[Data extracted from a collection]
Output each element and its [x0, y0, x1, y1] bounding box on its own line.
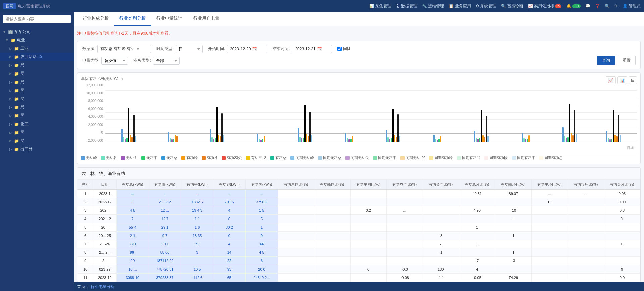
table-cell[interactable]: ...	[213, 190, 246, 198]
nav-item-sys[interactable]: ⚙ 系统管理	[476, 3, 496, 9]
tree-item-b9[interactable]: ▷ 📁 局	[0, 137, 74, 145]
table-cell[interactable]: 1 5	[246, 206, 278, 215]
table-cell[interactable]: 55 4	[116, 223, 149, 232]
end-date-picker[interactable]: 2023-12-31 📅	[292, 45, 332, 53]
tab-industry-type[interactable]: 行业类别分析	[114, 12, 151, 26]
table-cell[interactable]: 88 66	[149, 248, 181, 257]
table-cell[interactable]: 12 ...	[149, 206, 181, 215]
table-cell[interactable]: 9 7	[149, 232, 181, 240]
table-cell[interactable]: 21 17.2	[149, 198, 181, 206]
table-cell[interactable]: 20 0	[246, 265, 278, 274]
table-cell[interactable]: 0	[213, 232, 246, 240]
breadcrumb-current[interactable]: 行业电量分析	[91, 284, 115, 290]
table-cell[interactable]: 29 1	[149, 223, 181, 232]
breadcrumb-home[interactable]: 首页	[77, 284, 85, 290]
table-cell[interactable]: 7	[116, 215, 149, 223]
table-cell[interactable]: 44	[246, 240, 278, 248]
table-cell[interactable]: ...	[246, 190, 278, 198]
table-cell[interactable]: 12 7	[149, 215, 181, 223]
table-cell[interactable]: 379288.37	[149, 274, 181, 282]
table-cell[interactable]: -112 6	[181, 274, 213, 282]
table-cell[interactable]: 22	[213, 257, 246, 265]
table-cell[interactable]: 187112.99	[149, 257, 181, 265]
table-cell[interactable]: ...	[116, 190, 149, 198]
nav-item-ops[interactable]: 🔧 运维管理	[422, 3, 444, 9]
table-cell[interactable]: 3796 2	[246, 198, 278, 206]
table-cell[interactable]: ...	[149, 190, 181, 198]
electype-select[interactable]: 替换值原始值	[101, 57, 128, 65]
tree-item-b7[interactable]: ▷ 📁 局	[0, 111, 74, 120]
nav-item-metric[interactable]: 📈 实用化指标 25	[528, 3, 561, 9]
tab-industry-elec[interactable]: 行业电量统计	[151, 12, 188, 26]
table-cell[interactable]: 5	[246, 215, 278, 223]
table-cell[interactable]: 6	[246, 257, 278, 265]
table-cell[interactable]: 72	[181, 240, 213, 248]
table-cell[interactable]: 778720.81	[149, 265, 181, 274]
table-cell[interactable]: 1 1	[181, 215, 213, 223]
table-cell[interactable]: 18 35	[181, 232, 213, 240]
chart-line-btn[interactable]: 📈	[606, 76, 616, 84]
start-date-picker[interactable]: 2023-12-20 📅	[227, 45, 267, 53]
table-cell[interactable]: 19 4 3	[181, 206, 213, 215]
table-cell[interactable]: 70 15	[213, 198, 246, 206]
sidebar-search-input[interactable]	[3, 15, 71, 23]
tree-item-b6[interactable]: ▷ 📁 局	[0, 103, 74, 111]
compare-checkbox[interactable]	[337, 47, 342, 51]
nav-notifications[interactable]: 🔔 99+	[566, 4, 581, 8]
tree-item-export[interactable]: ▷ 📁 出日外	[0, 145, 74, 153]
table-cell[interactable]: 14	[213, 248, 246, 257]
table-cell[interactable]: 93	[213, 265, 246, 274]
table-cell[interactable]: 3088.10	[116, 274, 149, 282]
nav-chat[interactable]: 💬	[585, 4, 590, 8]
tree-item-b8[interactable]: ▷ 📁 局	[0, 128, 74, 137]
datasource-dropdown-icon[interactable]: ▼	[136, 47, 140, 51]
table-cell[interactable]: 80 2	[213, 223, 246, 232]
reset-button[interactable]: 重置	[618, 56, 636, 65]
table-cell[interactable]: 6	[213, 215, 246, 223]
table-cell[interactable]: 2 1	[116, 232, 149, 240]
nav-help[interactable]: ❓	[595, 4, 600, 8]
tree-item-b4[interactable]: ▷ 📁 局	[0, 86, 74, 95]
table-cell[interactable]: 24549.2...	[246, 274, 278, 282]
tab-industry-user[interactable]: 行业用户电量	[188, 12, 225, 26]
tree-item-b3[interactable]: ▷ 📁 局	[0, 78, 74, 86]
nav-item-biz[interactable]: 📋 业务应用	[449, 3, 471, 9]
tree-item-b2[interactable]: ▷ 📁 局	[0, 69, 74, 78]
tree-item-chem[interactable]: ▷ 📁 化工	[0, 120, 74, 128]
table-cell[interactable]: 65	[213, 274, 246, 282]
query-button[interactable]: 查询	[597, 56, 615, 65]
table-cell[interactable]: 10 5	[181, 265, 213, 274]
table-cell[interactable]: 10 ...	[116, 265, 149, 274]
table-cell[interactable]: 1 6	[181, 223, 213, 232]
table-cell[interactable]: 4	[213, 240, 246, 248]
table-cell[interactable]: 99	[116, 257, 149, 265]
nav-item-diag[interactable]: 🔍 智能诊断	[501, 3, 523, 9]
table-cell[interactable]: 3	[116, 198, 149, 206]
table-cell[interactable]: 9	[246, 232, 278, 240]
nav-item-data[interactable]: 🗄 数据管理	[396, 3, 417, 9]
nav-user[interactable]: 👤 管理员	[623, 3, 641, 9]
table-cell[interactable]: 2 17	[149, 240, 181, 248]
nav-send[interactable]: ✈	[614, 4, 618, 8]
table-cell[interactable]: 4 5	[246, 248, 278, 257]
tree-item-industry[interactable]: ▷ 📁 工业	[0, 44, 74, 53]
table-cell[interactable]: 3	[181, 248, 213, 257]
tab-industry-comp[interactable]: 行业构成分析	[77, 12, 114, 26]
tree-item-agri-active[interactable]: ▷ 📁 农业活动 岛	[0, 53, 74, 61]
tree-item-electric[interactable]: ▼ 📁 电业	[0, 36, 74, 44]
table-cell[interactable]: 270	[116, 240, 149, 248]
table-cell[interactable]: 96.	[116, 248, 149, 257]
table-cell[interactable]: 4	[213, 206, 246, 215]
chart-table-btn[interactable]: ⊞	[629, 76, 637, 84]
table-cell[interactable]: 4 6	[116, 206, 149, 215]
tree-item-b5[interactable]: ▷ 📁 局	[0, 95, 74, 103]
nav-search[interactable]: 🔍	[605, 4, 610, 8]
table-cell[interactable]: 1	[246, 223, 278, 232]
timetype-select[interactable]: 日月年	[176, 45, 203, 53]
table-cell[interactable]: ...	[181, 190, 213, 198]
nav-item-collect[interactable]: 📊 采集管理	[369, 3, 391, 9]
tree-item-b1[interactable]: ▷ 📁 局	[0, 61, 74, 69]
table-scroll[interactable]: 序号 日期 有功总(kWh) 有功峰(kWh) 有功平(kWh) 有功谷(kWh…	[77, 180, 640, 282]
tree-item-company[interactable]: ▼ 🏢 某某公司	[0, 28, 74, 36]
table-cell[interactable]	[181, 257, 213, 265]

What to do:
With the pictures omitted, restate every entry above word for word.

Solution to the exercise:
Output each element and its [x0, y0, x1, y1] bounding box on its own line.
table-cell[interactable]: ...	[213, 190, 246, 198]
nav-item-sys[interactable]: ⚙ 系统管理	[476, 3, 496, 9]
tree-item-b9[interactable]: ▷ 📁 局	[0, 137, 74, 145]
table-cell[interactable]: 1 5	[246, 206, 278, 215]
table-cell[interactable]: 55 4	[116, 223, 149, 232]
end-date-picker[interactable]: 2023-12-31 📅	[292, 45, 332, 53]
tab-industry-type[interactable]: 行业类别分析	[114, 12, 151, 26]
table-cell[interactable]: 88 66	[149, 248, 181, 257]
table-cell[interactable]: 12 ...	[149, 206, 181, 215]
table-cell[interactable]: 9 7	[149, 232, 181, 240]
table-cell[interactable]: 21 17.2	[149, 198, 181, 206]
table-cell[interactable]: 20 0	[246, 265, 278, 274]
table-cell[interactable]: 0	[213, 232, 246, 240]
breadcrumb-current[interactable]: 行业电量分析	[91, 284, 115, 290]
table-cell[interactable]: 29 1	[149, 223, 181, 232]
breadcrumb-home[interactable]: 首页	[77, 284, 85, 290]
table-cell[interactable]: 7	[116, 215, 149, 223]
table-cell[interactable]: 44	[246, 240, 278, 248]
table-cell[interactable]: ...	[246, 190, 278, 198]
table-cell[interactable]: 12 7	[149, 215, 181, 223]
table-cell[interactable]: 379288.37	[149, 274, 181, 282]
table-cell[interactable]: -112 6	[181, 274, 213, 282]
table-cell[interactable]: 22	[213, 257, 246, 265]
table-cell[interactable]: 187112.99	[149, 257, 181, 265]
table-cell[interactable]: ...	[116, 190, 149, 198]
nav-item-ops[interactable]: 🔧 运维管理	[422, 3, 444, 9]
table-cell[interactable]: 3796 2	[246, 198, 278, 206]
table-cell[interactable]: ...	[149, 190, 181, 198]
electype-select[interactable]: 替换值原始值	[101, 57, 128, 65]
tree-item-b7[interactable]: ▷ 📁 局	[0, 111, 74, 120]
nav-item-metric[interactable]: 📈 实用化指标 25	[528, 3, 561, 9]
tab-industry-elec[interactable]: 行业电量统计	[151, 12, 188, 26]
table-cell[interactable]: 5	[246, 215, 278, 223]
table-cell[interactable]: 6	[246, 257, 278, 265]
table-cell[interactable]: 72	[181, 240, 213, 248]
table-cell[interactable]: 778720.81	[149, 265, 181, 274]
table-cell[interactable]: 1 1	[181, 215, 213, 223]
table-cell[interactable]: 18 35	[181, 232, 213, 240]
chart-line-btn[interactable]: 📈	[606, 76, 616, 84]
start-date-picker[interactable]: 2023-12-20 📅	[227, 45, 267, 53]
table-cell[interactable]: 19 4 3	[181, 206, 213, 215]
table-cell[interactable]: 70 15	[213, 198, 246, 206]
sidebar-search-input[interactable]	[3, 15, 71, 23]
tree-item-b6[interactable]: ▷ 📁 局	[0, 103, 74, 111]
compare-checkbox[interactable]	[337, 47, 342, 51]
nav-notifications[interactable]: 🔔 99+	[566, 4, 581, 8]
tree-item-export[interactable]: ▷ 📁 出日外	[0, 145, 74, 153]
table-cell[interactable]: 14	[213, 248, 246, 257]
table-cell[interactable]: 93	[213, 265, 246, 274]
table-cell[interactable]: 3088.10	[116, 274, 149, 282]
nav-chat[interactable]: 💬	[585, 4, 590, 8]
tree-item-b8[interactable]: ▷ 📁 局	[0, 128, 74, 137]
datasource-dropdown-icon[interactable]: ▼	[136, 47, 140, 51]
table-cell[interactable]: 80 2	[213, 223, 246, 232]
reset-button[interactable]: 重置	[618, 56, 636, 65]
table-cell[interactable]: 6	[213, 215, 246, 223]
table-cell[interactable]: 2 1	[116, 232, 149, 240]
nav-help[interactable]: ❓	[595, 4, 600, 8]
tree-item-b4[interactable]: ▷ 📁 局	[0, 86, 74, 95]
table-cell[interactable]: 24549.2...	[246, 274, 278, 282]
tab-industry-user[interactable]: 行业用户电量	[188, 12, 225, 26]
tree-item-b3[interactable]: ▷ 📁 局	[0, 78, 74, 86]
nav-item-biz[interactable]: 📋 业务应用	[449, 3, 471, 9]
tree-item-b2[interactable]: ▷ 📁 局	[0, 69, 74, 78]
tree-item-chem[interactable]: ▷ 📁 化工	[0, 120, 74, 128]
table-cell[interactable]: 65	[213, 274, 246, 282]
query-button[interactable]: 查询	[597, 56, 615, 65]
table-cell[interactable]: 10 5	[181, 265, 213, 274]
table-cell[interactable]: 10 ...	[116, 265, 149, 274]
table-cell[interactable]: 1 6	[181, 223, 213, 232]
table-cell[interactable]: 4	[213, 240, 246, 248]
table-cell[interactable]: 99	[116, 257, 149, 265]
nav-item-diag[interactable]: 🔍 智能诊断	[501, 3, 523, 9]
table-cell[interactable]: 3	[116, 198, 149, 206]
table-cell[interactable]: 9	[246, 232, 278, 240]
nav-item-data[interactable]: 🗄 数据管理	[396, 3, 417, 9]
nav-user[interactable]: 👤 管理员	[623, 3, 641, 9]
table-cell[interactable]: 2 17	[149, 240, 181, 248]
nav-send[interactable]: ✈	[614, 4, 618, 8]
table-cell[interactable]: 4 5	[246, 248, 278, 257]
tree-item-industry[interactable]: ▷ 📁 工业	[0, 44, 74, 53]
table-cell[interactable]: 3	[181, 248, 213, 257]
tab-industry-comp[interactable]: 行业构成分析	[77, 12, 114, 26]
tree-item-agri-active[interactable]: ▷ 📁 农业活动 岛	[0, 53, 74, 61]
tree-item-electric[interactable]: ▼ 📁 电业	[0, 36, 74, 44]
table-cell[interactable]: 270	[116, 240, 149, 248]
table-cell[interactable]: 96.	[116, 248, 149, 257]
table-cell[interactable]: 4	[213, 206, 246, 215]
chart-table-btn[interactable]: ⊞	[629, 76, 637, 84]
table-cell[interactable]: 4 6	[116, 206, 149, 215]
tree-item-b5[interactable]: ▷ 📁 局	[0, 95, 74, 103]
nav-search[interactable]: 🔍	[605, 4, 610, 8]
table-cell[interactable]: 1	[246, 223, 278, 232]
timetype-select[interactable]: 日月年	[176, 45, 203, 53]
table-cell[interactable]: ...	[181, 190, 213, 198]
nav-item-collect[interactable]: 📊 采集管理	[369, 3, 391, 9]
tree-item-b1[interactable]: ▷ 📁 局	[0, 61, 74, 69]
table-scroll[interactable]: 序号 日期 有功总(kWh) 有功峰(kWh) 有功平(kWh) 有功谷(kWh…	[77, 180, 640, 282]
tree-item-company[interactable]: ▼ 🏢 某某公司	[0, 28, 74, 36]
table-cell[interactable]	[181, 257, 213, 265]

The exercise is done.